Some enjoy and are inspired by the beauty of Nature while maintaining a third-person perspective in their relationship to it. Others integrate limited entities, locations, or environs into their sense of self, but never consider the broader ethics of social-ecological interdependence.

A more integrated spiritual practice that expands awareness of one’s experience in the inter-dwelling of Nature and Spirit can help illuminate the spiritual aspect of every experience of life in all its dimensions.

The ideas discussed in the dissertation that most inform this project are:

•  Both Nature and Spirit as essential starting points for theology and mission (George Tinker, Mark Wallace, Kirsteen Kim).

•  The inter-dwelling of Nature and Spirit, each having their home in one another with human experiencing occurring intersubjectively within that inter-dwelling (my theological model for an integration of Nature and Spirit).

•  The call for a natural, contextual theology and for an earth-focused, contextual model for mission (my proposal for refocusing Christian theology and missiology).

•  The locating of world views and perspectives to enable a widening of perspectives and an expansion of consciousness (Ken Wilber).

•  A focus on spirituality and spiritual practice as a desire for and experience of life-integration and expansion of consciousness as an authentic and multidimensional person, living interdependently within the inter-dwelling of Nature and Spirit in ways that effect increased wholeness in the individual and in the world (my perspective of practical spirituality).

• The possibilities of intercommunication and shared experience between entities in Nature (in very different ways affirmed by Bergmann, Griffin, and Wallace).

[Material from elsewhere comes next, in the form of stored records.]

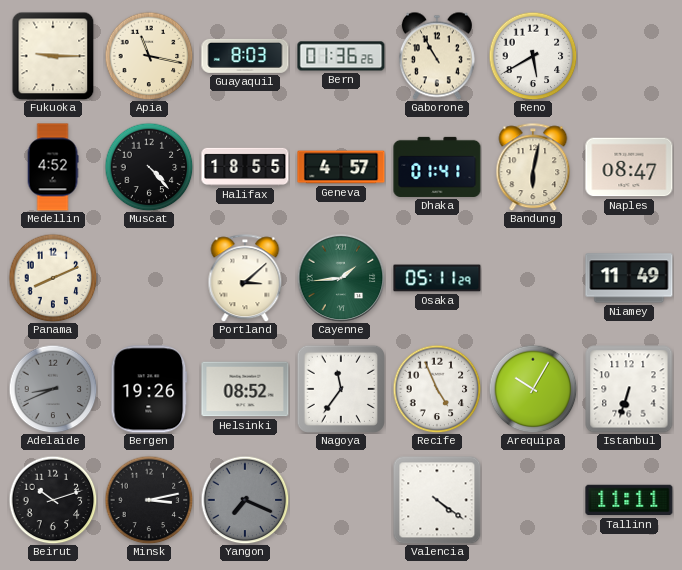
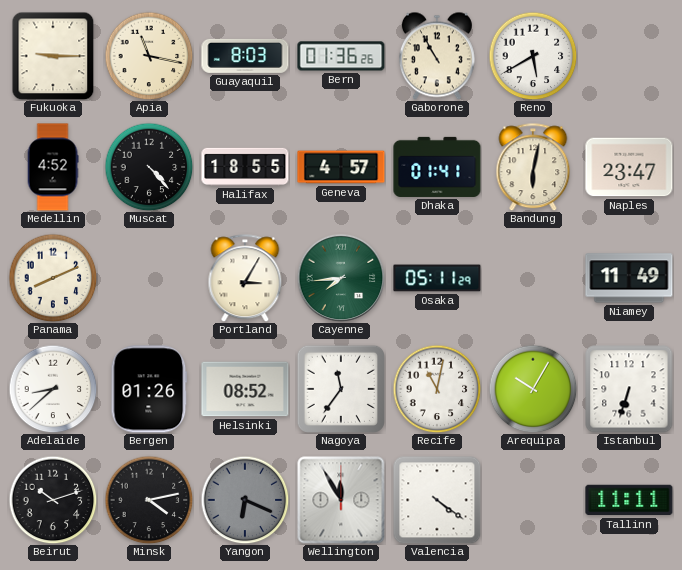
Naples: 08:47 -> 23:47
Portland: 3:08 -> 3:05
Cayenne: 1:44 -> 7:44
Adelaide: 8:41 -> 8:38
Adelaide dial: grey -> white
Bergen: 19:26 -> 01:26
Recife: 4:56 -> 11:02
Minsk: 3:13 -> 4:13
Yangon: 7:19 -> 6:19
Wellington: none -> 11:55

•  The subjective turn with its emphasis on experience (Charles Taylor, David Tacey, Wade Clark Roof, Paul Heelas and Linda Woodhead).

•  Recognition of the dialogical and intersubjective nature of constructing truth in the late-modern era (Mark Wallace, Ken Wilber).

•  The urgent need in this age to affirm Nature and to find new ways of affirming our existence in and as Nature and the role that Christian thought and practice will play in addressing that need (George Tinker, Mark Wallace, Richard Louv).

•  The inadequacy and demise of metaphysics in post-modern thought and culture (Mark Wallace, Ken Wilber).

•  A vision of mission as promoting, resourcing, and celebrating holistic spiritualities of inter-dwelling within Nature and Spirit and providing accompanying community on the journey toward wholeness while upholding the integrity of the other, the plurality of perspectives and world views, and the rich spiritual tradition of the Christian movement (my model for mission at Christ Presbyterian Church).

These four meditations in Nature are designed to evoke an awareness of the inter-dwelling of Nature and Spirit and of our life experiences and perspectives within that inter-dwelling.

The exercise is in effect one meditation involving four multidimensional perspectives taken from the four quadrants of the Integral Operating System (It, Its, We, I) and applying states of consciousness to those quadrants.

I am trusting the evocative quality of Nature to pique awareness in all the quadrants of experience and through several states of consciousness. The meditations will not only provide experiences of their own, but also will be instructional in spiritual practice and development.

The meditations will take place over a two-day period.  Participants will arrive the afternoon before the first day and depart the afternoon of the second day. A camping environment and wilderness area are the preferred settings for the program.

The audience for the project includes teens, through adults with an interest in Nature and spirituality and who want to expand their experience of Nature and Spirit are perfect for the exercise.

The first iteration of Four Meditations in Nature was conducted in September 2012 at the High Camp Hut.  The next iteration will be June 2013.

Christ Church hopes to conduct the program about four times a year.